The asinine thing about the current health care legislation is that even if it were true that this particular iteration would reduce budget deficits over 10 years (and believe me, it isn't), it's *not* true in any case that the bill as it is is the best possible way of accomplishing that. Comparing a future where we reduce some deficits to the present or the results of the present course we're on may show improvement, but assessing the future based on what is currently happening is a fallacy precisely because it precludes the possibility that there are other possible futures which would be even better.
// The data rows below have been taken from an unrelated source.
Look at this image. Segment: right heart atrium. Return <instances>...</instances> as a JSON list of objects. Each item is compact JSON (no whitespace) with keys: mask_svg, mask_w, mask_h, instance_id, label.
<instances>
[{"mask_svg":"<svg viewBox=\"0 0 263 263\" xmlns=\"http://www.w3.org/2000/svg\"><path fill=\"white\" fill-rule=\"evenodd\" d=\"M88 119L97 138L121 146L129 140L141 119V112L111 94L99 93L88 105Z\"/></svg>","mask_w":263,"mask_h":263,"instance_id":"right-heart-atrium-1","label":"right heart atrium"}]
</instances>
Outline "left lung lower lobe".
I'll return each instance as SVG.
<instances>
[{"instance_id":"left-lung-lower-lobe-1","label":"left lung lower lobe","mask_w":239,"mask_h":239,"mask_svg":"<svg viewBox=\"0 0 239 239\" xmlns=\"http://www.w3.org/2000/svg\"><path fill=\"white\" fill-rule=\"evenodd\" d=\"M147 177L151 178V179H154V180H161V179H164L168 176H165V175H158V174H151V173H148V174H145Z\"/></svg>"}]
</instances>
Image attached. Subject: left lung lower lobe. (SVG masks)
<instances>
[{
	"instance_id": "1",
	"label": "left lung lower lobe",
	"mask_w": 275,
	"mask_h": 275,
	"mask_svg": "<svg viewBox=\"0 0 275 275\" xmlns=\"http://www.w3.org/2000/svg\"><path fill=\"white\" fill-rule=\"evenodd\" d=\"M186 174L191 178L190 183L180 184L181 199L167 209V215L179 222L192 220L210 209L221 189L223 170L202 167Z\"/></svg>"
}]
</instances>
This is a common theme with government, and a huge point of contention with free market economists and myself. Politicians claim, for instance, that bailouts have saved millions of jobs and that we should be thankful because we would have lost more than we have if we had "done nothing". However, I would contend that had we followed the prescription set out by folks like Ron Paul, and let the artificial bubble collapse quickly and help adjustments in the market with streamlined bankruptcy proceedings, and clear processes and even-handed application of the law to prevent theft & fraud... Not only would we have even more jobs today than we do, the correction would be over by now and the country wouldn't be in the grips of a depression, and businesses wouldn't be constantly leaving the US for more easily navigable climates - such as Singapore.
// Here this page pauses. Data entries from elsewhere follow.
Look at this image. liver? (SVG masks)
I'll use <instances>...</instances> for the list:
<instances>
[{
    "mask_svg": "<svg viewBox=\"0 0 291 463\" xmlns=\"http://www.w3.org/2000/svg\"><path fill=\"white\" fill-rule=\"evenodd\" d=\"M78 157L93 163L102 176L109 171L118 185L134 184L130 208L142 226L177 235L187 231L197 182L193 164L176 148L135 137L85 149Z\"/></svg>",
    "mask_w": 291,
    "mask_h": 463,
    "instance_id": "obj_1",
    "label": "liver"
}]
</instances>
But that possible future was ignored two years ago, and we are now stuck hearing the President tell us how bad things would be today if they had "done nothing" - which is a conveniently unfalsifiable statement, since we can't just travel to another universe where the government actually embraced liberty in a time of crisis - but he doesn't bother to point out how much better things would be had they done the right things...
(I feel compelled to note here that the same Parmenides' Fallacy applies to proposed climate change legislation too, by the way... But you can ponder that one on your own.)
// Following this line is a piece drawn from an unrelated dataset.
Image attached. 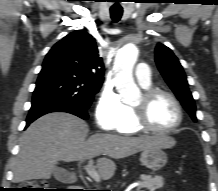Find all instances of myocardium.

But back to the topic at hand... One way or another, the cost savings are a lie, but politicians can point to the present state of affairs and say that in 10 years with health care, they're going to "save" $100 Billion (after spending $2.5 Trillion, of course). Sounds great, until you realize that if they actually took a market based approach they would not only not have to spend $2.5 Trillion in the first place, but would actually wind up reducing the cost of health care around the United States significantly and save many hundreds of billions of dollars, or even trillions, for real.
However, because they employ the Parmenides Fallacy - we don't actually get presented with that option.
The way it is all presented to the public is that there is essentially only one alternative, and our choice is stay with things exactly as they are or agree to a plan that politicians would have us believe will be marginally better than the present condition. And we're supposed to cheer our great leaders for their bravery.
It's kind of an insidious fallacy in a way simply because it's very subtle and requires a depth of thought that a lot of people don't really have to get around. It's just not enough to be able to think "If I do X, will that make me better off than I am today in 10 years?". We must also, and more importantly think, "If I do X, Y, or Z - which of these will make me best off compared to each other in the long run?"
The CBO, and more importantly our Congress, never do this... And even if that task were remotely easy to do, the system is designed so that they can't.